=== Work to complete ===
Output every entry below exactly, without its pictures.
*** Task material Section Begins ***
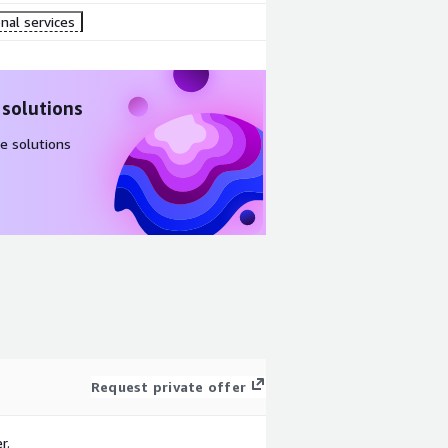
nal services
 solutions
e solutions
Request private offer
r.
*** Task material Section Ends ***
=== Response area ===
nal services
 solutions
e solutions
Request private offer
r.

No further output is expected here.